No país do nacional-porreirismo, do amiguismo, do jeitinho, da cunha, do emprego para a família, em que todos se sentam à mesa do Orçamento de Estado para dividir benesses e interesses, já nada surpreende. O regabofe foi normalizado e “meter a mão no saco” do erário público passou a ser um desporto aplaudido em vez de denunciado.
O ex-presidente da Câmara de Castelo Branco fazia negócios com empresas da família, mas Luís Correia não via nisso nada de errado. Nem ele, nem o seu séquito para quem tudo era normal. Felizmente a Justiça funcionou e foi destituído, depois de muitos recursos a sentença cumpriu-se, obviamente! A mulher, Hortense Martins, deputada do PS e até há bem pouco tempo a mais proeminente figura do socialismo albicastrense, falsificou uma assinatura para receber subsídios de 171 mil euros para obras já feitas. Mas inacreditavelmente a procuradora do Ministério Público propôs o arquivamento do processo de falsificação de assinatura em que a deputada era arguida, com o pai, pois o grau de culpa não era «particularmente elevado» – como comentou João Miguel Tavares, uma falta de sentido ético da deputada e da procuradora.

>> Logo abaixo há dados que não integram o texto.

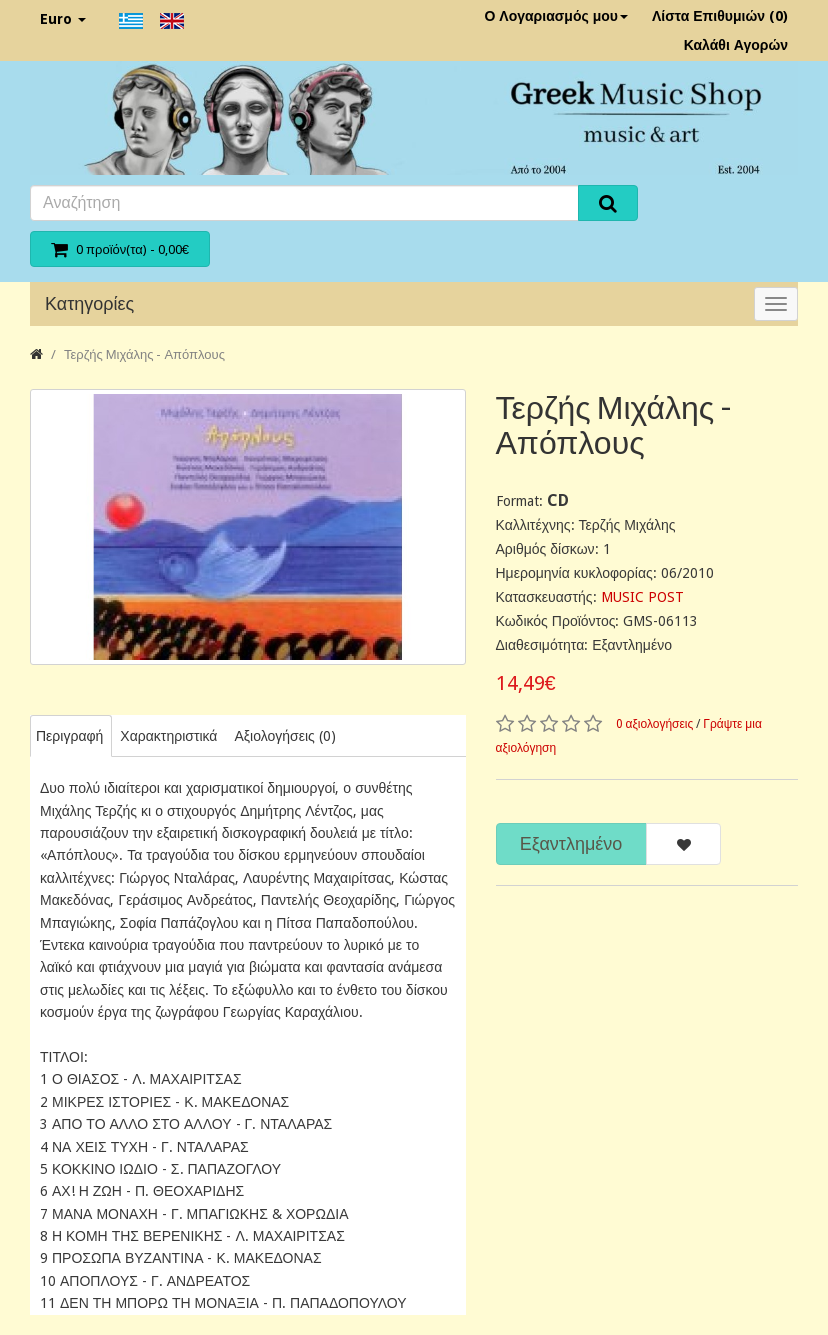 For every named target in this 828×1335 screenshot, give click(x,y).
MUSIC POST (642, 597)
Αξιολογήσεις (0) (284, 736)
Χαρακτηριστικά (168, 736)
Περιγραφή (69, 736)
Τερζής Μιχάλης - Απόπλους (144, 354)
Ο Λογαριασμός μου (556, 16)
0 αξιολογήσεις (655, 724)
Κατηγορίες (89, 303)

Na última Assembleia Municipal da Guarda o deputado do CDS Henrique Monteiro evidenciou que os terrenos da antiga fábrica Tavares, no Rio Diz, foram adquiridos há vinte anos sem qualquer decisão formal da autarquia, sem deliberação do executivo ou autorização da Assembleia Municipal, sem visto do Tribunal de Contas ou um documento que permitisse legalmente a realização do negócio pela então presidente da Câmara da Guarda Maria do Carmo Borges. Pior, como já sabíamos, a Câmara da Guarda terá pago cerca de dois milhões de euros sem haver escritura do que comprou, ou antes, comprou, e pagou ao longo dos anos, mas só terão sido escriturados alguns artigos – pelo que, parte da propriedade ainda é da família Tavares. Agora o processo está em Tribunal e a Câmara exige a devolução de dois milhões de euros por um bem que pagou ilegalmente. Curiosamente, o advogado da Câmara é Álvaro Guerreiro, que então era vice-presidente da autarquia. Maria do Carmo Borges e Álvaro Guerreiro devem uma explicação à cidade. Como não o fizeram esperemos que se expliquem na Justiça. Até lá, e até porque a cidade não ganhou nada com a negociata feita então à pressa (supostamente porque esses terrenos poderiam ser precisos para a intervenção Polis, mas nunca lá foi feito nada), os protagonistas devem ter a humildade de sentirem vergonha quando saem à rua. Eles e todos os que andam à sua volta e aplaudem estes esquemas, os “boys” e os que se governam com os respetivos “jobs”.